## What the task requires:
For the entries below, report the number of lines containing "Club", without any other content.

Page-level text extractions

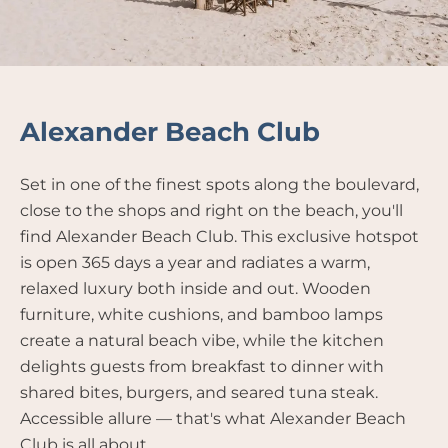
Alexander Beach Club
Set in one of the finest spots along the boulevard,
close to the shops and right on the beach, you'll
find Alexander Beach Club. This exclusive hotspot
is open 365 days a year and radiates a warm,
relaxed luxury both inside and out. Wooden
furniture, white cushions, and bamboo lamps
create a natural beach vibe, while the kitchen
delights guests from breakfast to dinner with
shared bites, burgers, and seared tuna steak.
Accessible allure — that's what Alexander Beach
Club is all about.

## Solution for this problem:
3